(Source material)
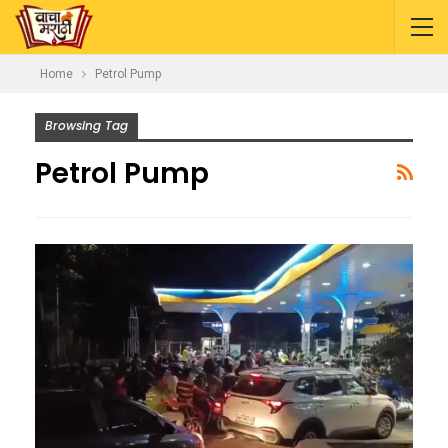
Home
Petrol Pump
Browsing Tag
Petrol Pump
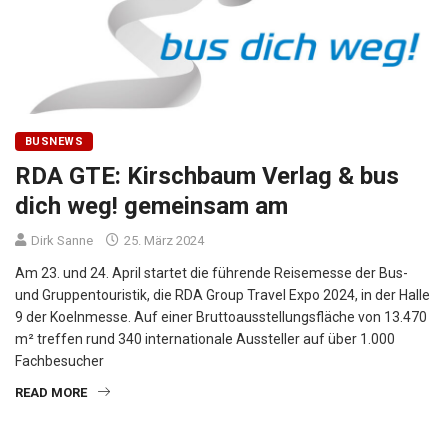
BUSNEWS
RDA GTE: Kirschbaum Verlag & bus
dich weg! gemeinsam am
Dirk Sanne
25. März 2024
Am 23. und 24. April startet die führende Reisemesse der Bus-
und Gruppentouristik, die RDA Group Travel Expo 2024, in der Halle
9 der Koelnmesse. Auf einer Bruttoausstellungsfläche von 13.470
m² treffen rund 340 internationale Aussteller auf über 1.000
Fachbesucher
READ MORE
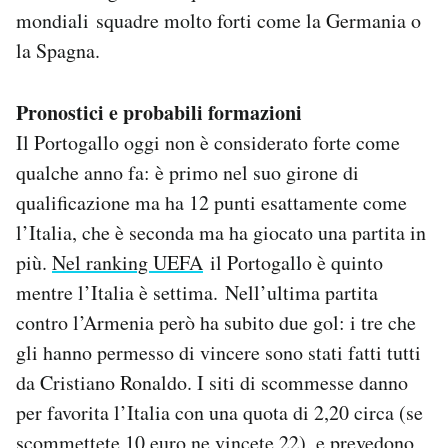
mondiali squadre molto forti come la Germania o
la Spagna.
Pronostici e probabili formazioni
Il Portogallo oggi non è considerato forte come
qualche anno fa: è primo nel suo girone di
qualificazione ma ha 12 punti esattamente come
l’Italia, che è seconda ma ha giocato una partita in
più.
Nel ranking UEFA
il Portogallo è quinto
mentre l’Italia è settima. Nell’ultima partita
contro l’Armenia però ha subito due gol: i tre che
gli hanno permesso di vincere sono stati fatti tutti
da Cristiano Ronaldo. I siti di scommesse danno
per favorita l’Italia con una quota di 2,20 circa (se
scommettete 10 euro ne vincete 22), e prevedono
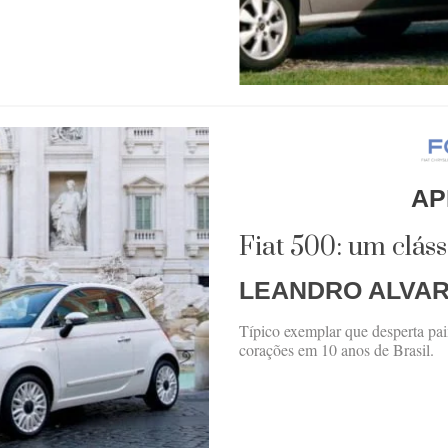
AP
Fiat 500: um clás
LEANDRO ALVA
Típico exemplar que desperta paix
corações em 10 anos de Brasil.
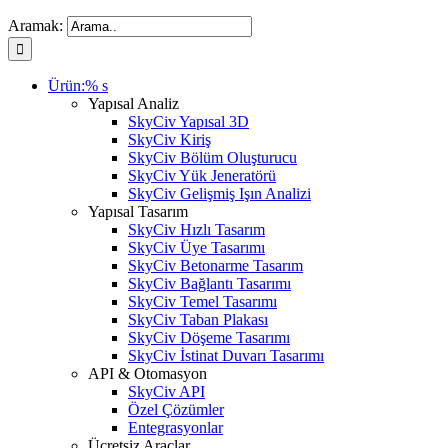
Aramak:
Ürün:% s
Yapısal Analiz
SkyCiv Yapısal 3D
SkyCiv Kiriş
SkyCiv Bölüm Oluşturucu
SkyCiv Yük Jeneratörü
SkyCiv Gelişmiş Işın Analizi
Yapısal Tasarım
SkyCiv Hızlı Tasarım
SkyCiv Üye Tasarımı
SkyCiv Betonarme Tasarım
SkyCiv Bağlantı Tasarımı
SkyCiv Temel Tasarımı
SkyCiv Taban Plakası
SkyCiv Döşeme Tasarımı
SkyCiv İstinat Duvarı Tasarımı
API & Otomasyon
SkyCiv API
Özel Çözümler
Entegrasyonlar
Ücretsiz Araçlar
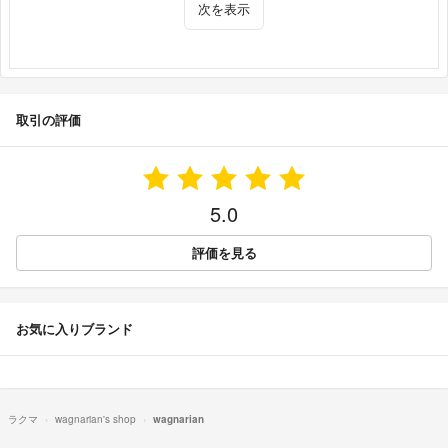
次を表示
取引の評価
5.0
評価を見る
お気に入りブランド
ラクマ
wagnarian's shop
wagnarian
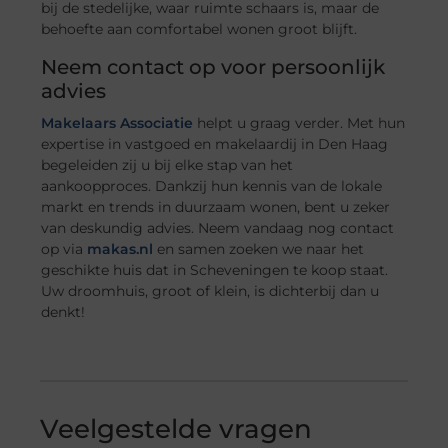
bij de stedelijke, waar ruimte schaars is, maar de
behoefte aan comfortabel wonen groot blijft.
Neem contact op voor persoonlijk
advies
Makelaars Associatie
helpt u graag verder. Met hun
expertise in vastgoed en makelaardij in Den Haag
begeleiden zij u bij elke stap van het
aankoopproces. Dankzij hun kennis van de lokale
markt en trends in duurzaam wonen, bent u zeker
van deskundig advies. Neem vandaag nog contact
op via
makas.nl
en samen zoeken we naar het
geschikte huis dat in Scheveningen te koop staat.
Uw droomhuis, groot of klein, is dichterbij dan u
denkt!
Veelgestelde vragen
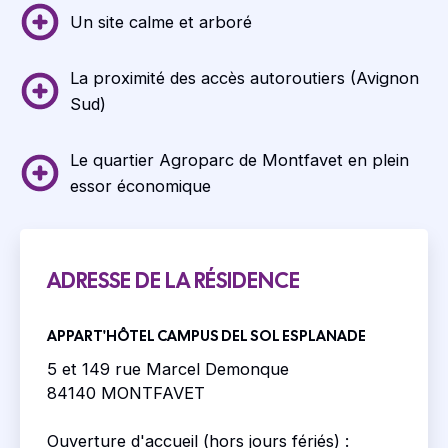
Un site calme et arboré
La proximité des accès autoroutiers (Avignon
Sud)
Le quartier Agroparc de Montfavet en plein
essor économique
ADRESSE DE LA RÉSIDENCE
APPART'HÔTEL CAMPUS DEL SOL ESPLANADE
5 et 149 rue Marcel Demonque
84140 MONTFAVET
Ouverture d'accueil (hors jours fériés) :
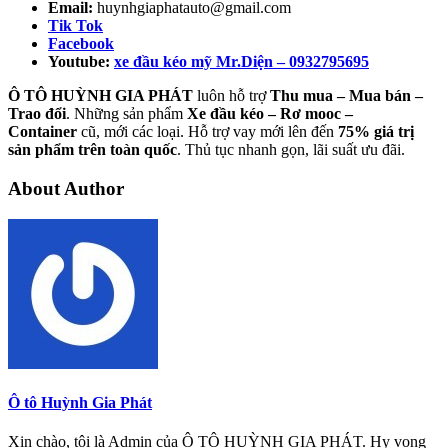
Email:
huynhgiaphatauto@gmail.com
Tik Tok
Facebook
Youtube:
xe đầu kéo mỹ Mr.Diện – 0932795695
Ô TÔ HUỲNH GIA PHÁT
luôn hỗ trợ
Thu mua – Mua bán –
Trao
đổi
. Những sản phẩm
Xe đầu kéo – Rơ mooc –
Container
cũ, mới các loại. Hỗ trợ vay mới lên đến
75% giá trị
sản phẩm trên toàn quốc
. Thủ tục nhanh gọn, lãi suất ưu đãi.
About Author
Ô tô Huỳnh Gia Phát
Xin chào, tôi là Admin của Ô TÔ HUỲNH GIA PHÁT. Hy vọng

(Task instructions) Begin at the top of the records above and retype each line exactly until the line containing "Makelaars Associatie", which is included. Skip all pictures.

(Answer to this exercise)
Home
Petrol Pump
Browsing Tag
Petrol Pump
BUSNEWS
RDA GTE: Kirschbaum Verlag & bus
dich weg! gemeinsam am
Dirk Sanne
25. März 2024
Am 23. und 24. April startet die führende Reisemesse der Bus-
und Gruppentouristik, die RDA Group Travel Expo 2024, in der Halle
9 der Koelnmesse. Auf einer Bruttoausstellungsfläche von 13.470
m² treffen rund 340 internationale Aussteller auf über 1.000
Fachbesucher
READ MORE
mondiali squadre molto forti come la Germania o
la Spagna.
Pronostici e probabili formazioni
Il Portogallo oggi non è considerato forte come
qualche anno fa: è primo nel suo girone di
qualificazione ma ha 12 punti esattamente come
l’Italia, che è seconda ma ha giocato una partita in
più.
Nel ranking UEFA
il Portogallo è quinto
mentre l’Italia è settima. Nell’ultima partita
contro l’Armenia però ha subito due gol: i tre che
gli hanno permesso di vincere sono stati fatti tutti
da Cristiano Ronaldo. I siti di scommesse danno
per favorita l’Italia con una quota di 2,20 circa (se
scommettete 10 euro ne vincete 22), e prevedono
AP
Fiat 500: um clás
LEANDRO ALVA
Típico exemplar que desperta paix
corações em 10 anos de Brasil.
Aramak:
Ürün:% s
Yapısal Analiz
SkyCiv Yapısal 3D
SkyCiv Kiriş
SkyCiv Bölüm Oluşturucu
SkyCiv Yük Jeneratörü
SkyCiv Gelişmiş Işın Analizi
Yapısal Tasarım
SkyCiv Hızlı Tasarım
SkyCiv Üye Tasarımı
SkyCiv Betonarme Tasarım
SkyCiv Bağlantı Tasarımı
SkyCiv Temel Tasarımı
SkyCiv Taban Plakası
SkyCiv Döşeme Tasarımı
SkyCiv İstinat Duvarı Tasarımı
API & Otomasyon
SkyCiv API
Özel Çözümler
Entegrasyonlar
Ücretsiz Araçlar
次を表示
取引の評価
5.0
評価を見る
お気に入りブランド
ラクマ
wagnarian's shop
wagnarian
bij de stedelijke, waar ruimte schaars is, maar de
behoefte aan comfortabel wonen groot blijft.
Neem contact op voor persoonlijk
advies
Makelaars Associatie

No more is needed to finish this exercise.